# Exercise goal:
Repeat the lines below exactly as written, please, from the line with "Gottesdienst, so dass" to the line with "Beichtvater und war", both lines included, and no others.

# The data:
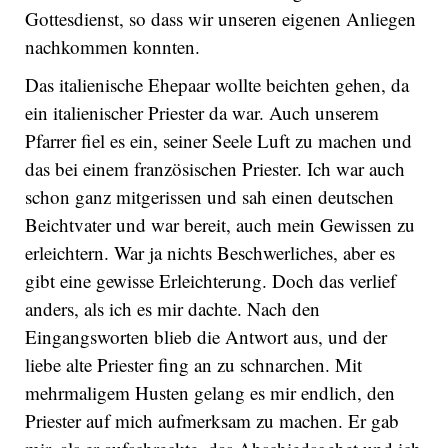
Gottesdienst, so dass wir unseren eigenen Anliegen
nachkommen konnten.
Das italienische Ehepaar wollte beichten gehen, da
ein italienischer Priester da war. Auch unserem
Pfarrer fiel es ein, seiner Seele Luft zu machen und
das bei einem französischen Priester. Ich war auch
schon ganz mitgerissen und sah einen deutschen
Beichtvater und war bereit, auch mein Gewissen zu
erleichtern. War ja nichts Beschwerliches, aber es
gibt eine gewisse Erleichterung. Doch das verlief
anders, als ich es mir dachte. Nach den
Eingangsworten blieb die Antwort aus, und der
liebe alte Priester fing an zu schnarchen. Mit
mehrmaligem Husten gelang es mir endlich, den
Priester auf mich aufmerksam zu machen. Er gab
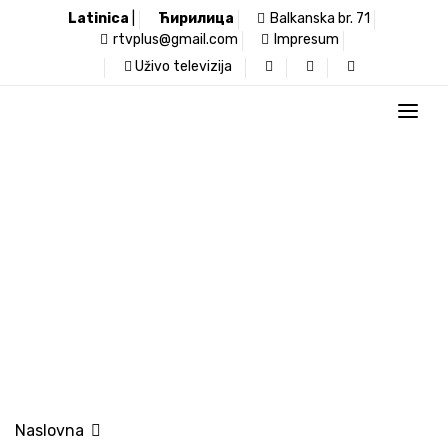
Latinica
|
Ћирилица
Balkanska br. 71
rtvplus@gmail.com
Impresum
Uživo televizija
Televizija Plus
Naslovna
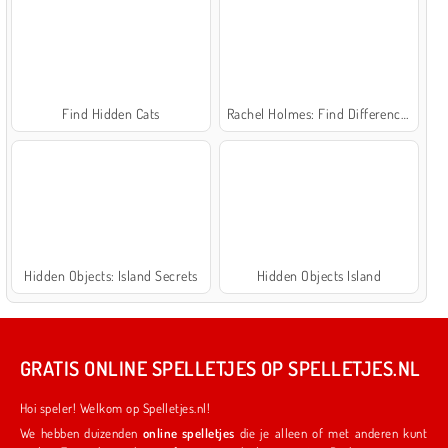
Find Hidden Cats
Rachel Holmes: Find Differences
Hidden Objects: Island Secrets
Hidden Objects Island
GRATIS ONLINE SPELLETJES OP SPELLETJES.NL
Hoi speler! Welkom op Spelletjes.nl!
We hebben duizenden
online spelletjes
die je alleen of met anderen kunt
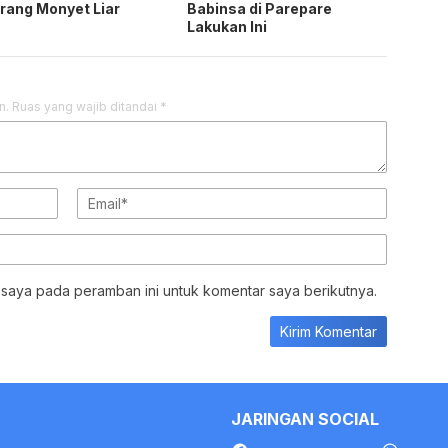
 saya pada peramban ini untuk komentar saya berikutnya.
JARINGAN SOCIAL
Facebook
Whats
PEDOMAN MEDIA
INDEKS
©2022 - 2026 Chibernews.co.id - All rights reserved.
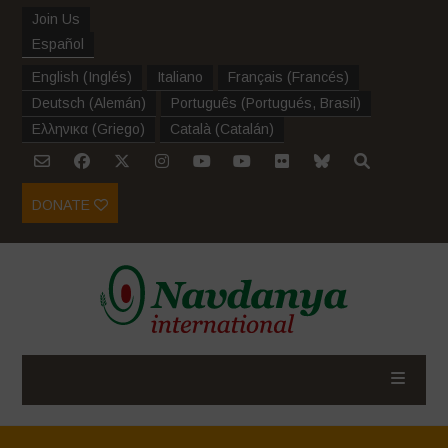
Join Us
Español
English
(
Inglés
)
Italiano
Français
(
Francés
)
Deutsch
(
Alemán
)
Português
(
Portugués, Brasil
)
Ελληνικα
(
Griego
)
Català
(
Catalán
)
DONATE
---
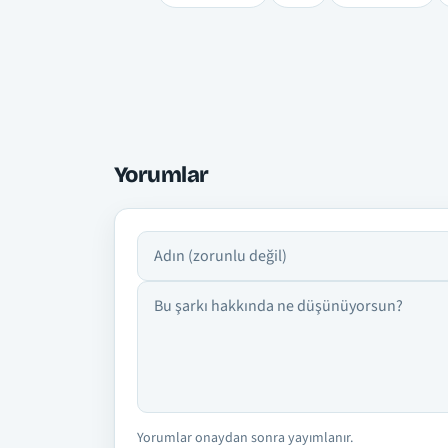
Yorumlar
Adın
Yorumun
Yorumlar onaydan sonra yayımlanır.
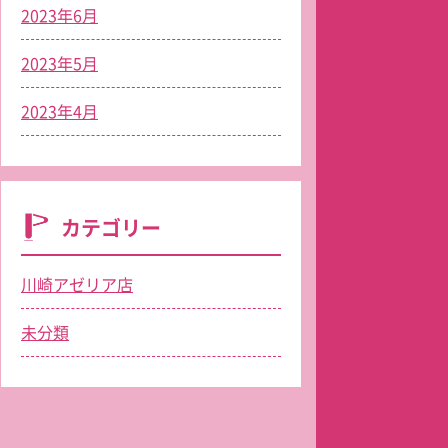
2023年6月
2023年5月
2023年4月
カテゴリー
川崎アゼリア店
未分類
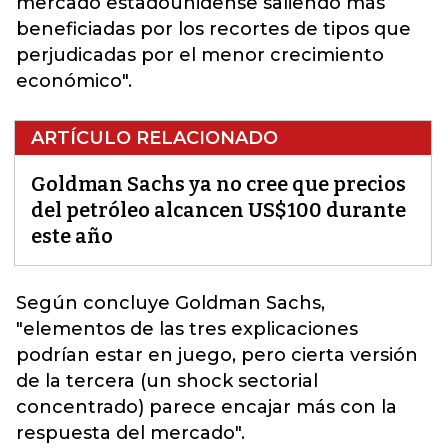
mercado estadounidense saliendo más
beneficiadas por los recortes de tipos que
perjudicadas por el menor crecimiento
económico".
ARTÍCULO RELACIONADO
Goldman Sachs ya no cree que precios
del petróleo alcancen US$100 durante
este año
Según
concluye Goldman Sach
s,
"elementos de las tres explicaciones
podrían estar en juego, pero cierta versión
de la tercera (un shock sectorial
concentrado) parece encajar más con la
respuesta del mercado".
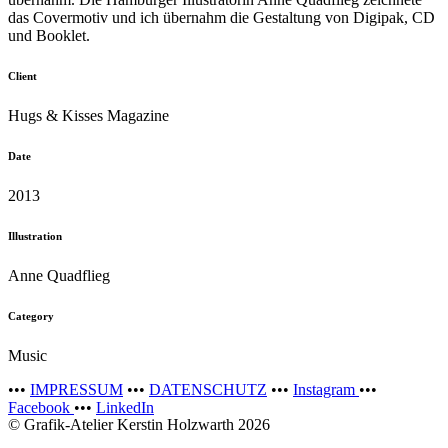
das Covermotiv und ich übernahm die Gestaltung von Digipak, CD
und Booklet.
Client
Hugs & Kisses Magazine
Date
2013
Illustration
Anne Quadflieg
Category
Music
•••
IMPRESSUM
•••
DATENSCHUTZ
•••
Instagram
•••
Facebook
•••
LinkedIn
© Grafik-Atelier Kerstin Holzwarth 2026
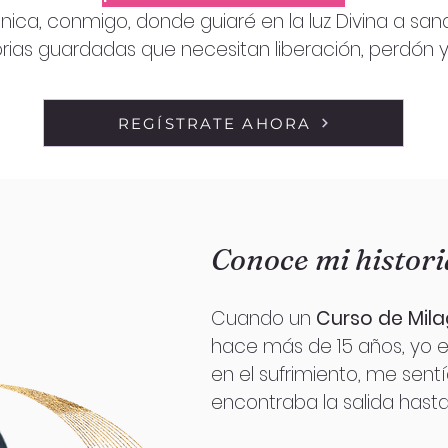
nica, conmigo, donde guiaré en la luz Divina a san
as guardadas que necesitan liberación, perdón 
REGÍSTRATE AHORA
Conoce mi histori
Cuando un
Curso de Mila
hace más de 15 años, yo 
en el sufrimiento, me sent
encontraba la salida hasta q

# Reply:
Gottesdienst, so dass wir unseren eigenen Anliegen
nachkommen konnten.
Das italienische Ehepaar wollte beichten gehen, da
ein italienischer Priester da war. Auch unserem
Pfarrer fiel es ein, seiner Seele Luft zu machen und
das bei einem französischen Priester. Ich war auch
schon ganz mitgerissen und sah einen deutschen
Beichtvater und war bereit, auch mein Gewissen zu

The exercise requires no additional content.